Sicherheitsbedrohungen und fragiles Engagement: Ein Stresstest öffentlicher Unterstützung von Menschenrechten in Europe

Fragestellung/Ziel: 

Ein starkes Engagement der Bürger für die Verteidigung der Menschenrechte ist ein wichtiger Schutz gegen demokratischen Rückschritt. Aber wie stark ist dieses Engagement in der europäischen Öffentlichkeit? Dieses Projekt bietet eine detaillierte zweiteilige Antwort auf diese Frage: (1) Es untersucht die Einstellung der Öffentlichkeit zu Menschenrechten mittels einer Umfrage in 25 europäischen Ländern. (2) Anhand eines detaillierten Experiments testen wir die Resilienz dieser Einstellungen unter Sicherheitsbedrohungen in Deutschland und Großbritannien und untersuchen, wie das Engagement für diese Rechte gestärkt werden kann.
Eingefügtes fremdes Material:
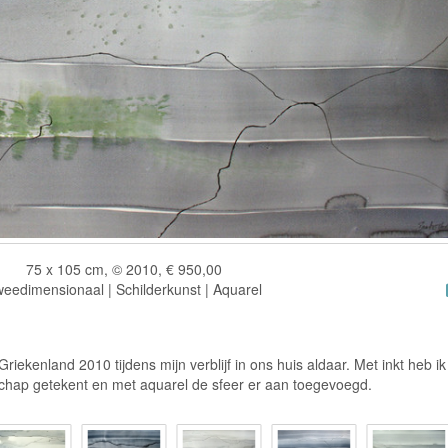
75 x 105 cm, © 2010, € 950,00
eedimensionaal | Schilderkunst | Aquarel
riekenland 2010 tijdens mijn verblijf in ons huis aldaar. Met inkt heb ik
chap getekent en met aquarel de sfeer er aan toegevoegd.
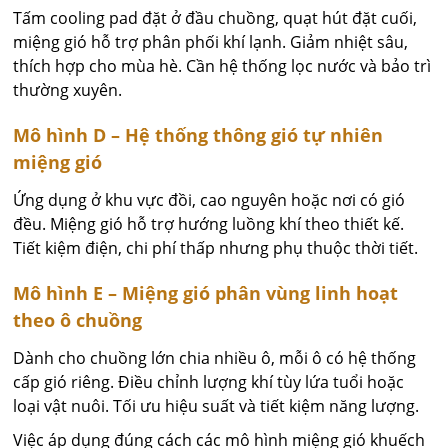
Tấm cooling pad đặt ở đầu chuồng, quạt hút đặt cuối,
miệng gió hỗ trợ phân phối khí lạnh. Giảm nhiệt sâu,
thích hợp cho mùa hè. Cần hệ thống lọc nước và bảo trì
thường xuyên.
Mô hình D – Hệ thống thông gió tự nhiên
miệng gió
Ứng dụng ở khu vực đồi, cao nguyên hoặc nơi có gió
đều. Miệng gió hỗ trợ hướng luồng khí theo thiết kế.
Tiết kiệm điện, chi phí thấp nhưng phụ thuộc thời tiết.
Mô hình E – Miệng gió phân vùng linh hoạt
theo ô chuồng
Dành cho chuồng lớn chia nhiều ô, mỗi ô có hệ thống
cấp gió riêng. Điều chỉnh lượng khí tùy lứa tuổi hoặc
loại vật nuôi. Tối ưu hiệu suất và tiết kiệm năng lượng.
Việc áp dụng đúng cách các mô hình miệng gió khuếch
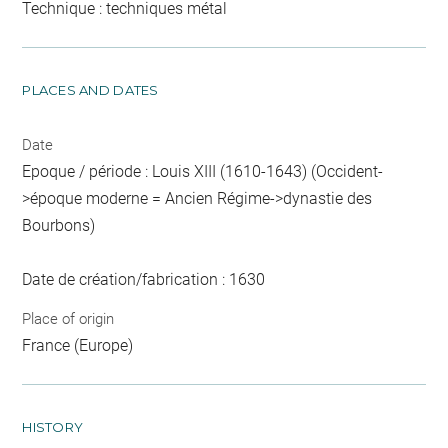
Technique : techniques métal
PLACES AND DATES
Date
Epoque / période : Louis XIII (1610-1643) (Occident-
>époque moderne = Ancien Régime->dynastie des
Bourbons)
Date de création/fabrication : 1630
Place of origin
France (Europe)
HISTORY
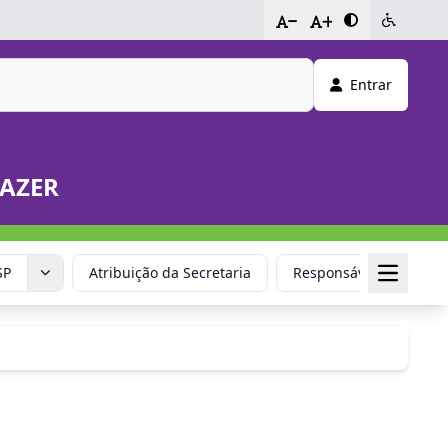
-
+
Entrar
LAZER
SP
Atribuição da Secretaria
Responsável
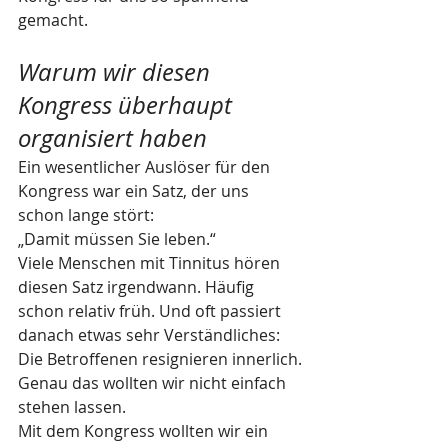
gemacht.
Warum wir diesen 
Kongress überhaupt 
organisiert haben
Ein wesentlicher Auslöser für den 
Kongress war ein Satz, der uns 
schon lange stört:
„Damit müssen Sie leben.“
Viele Menschen mit Tinnitus hören 
diesen Satz irgendwann. Häufig 
schon relativ früh. Und oft passiert 
danach etwas sehr Verständliches: 
Die Betroffenen resignieren innerlich.
Genau das wollten wir nicht einfach 
stehen lassen.
Mit dem Kongress wollten wir ein 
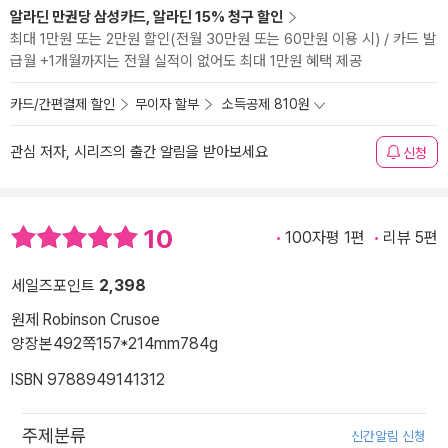
알라딘 만권당 삼성카드, 알라딘 15% 청구 할인
최대 1만원 또는 2만원 할인(전월 30만원 또는 60만원 이용 시) / 카드 발
급월 +1개월까지는 전월 실적이 없어도 최대 1만원 혜택 제공
카드/간편결제 할인
무이자 할부
소득공제 810원
관심 저자, 시리즈의 출간 알림을 받아보세요
신청
10
100자평 1편
리뷰 5편
세일즈포인트
2,398
원제 Robinson Crusoe
양장본
492쪽
157*214mm
784g
ISBN 9788949141312
주제분류
신간알림 신청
In der ersten Phase des Experiments unterscheiden wir zwischen einer politischen Bedrohung durch einen möglichen Terroranschlag einer rechtsextremen oder einer islamistischen Gruppe und einer unpolitischen Bedrohung durch Covid-19. Wir variieren die Quelle und den Inhalt der Bedrohungsnachricht und testen Hypothesen zu der Rolle von sozialen Medien und aufrührerischer Rhetorik bei der Wahrnehmung von Bedrohungen. In der zweiten Phase analysieren wir, ob und wie sich dieses erhöhte Gefühl der Unsicherheit auf die Einstellung zu Menschenrechten auswirkt. In einem weiteren Experiment wird geprüft, ob die Art der Nachrichten die Unterstützung dieser Rechte beeinträchtigen kann. Wir konzentrieren uns auf Einstellungen zu zwei Grundrechten, die für eine lebendige Demokratie von entscheidender Bedeutung sind, die aber zunehmend unter Druck geraten sind: Pressefreiheit und Versammlungsrecht.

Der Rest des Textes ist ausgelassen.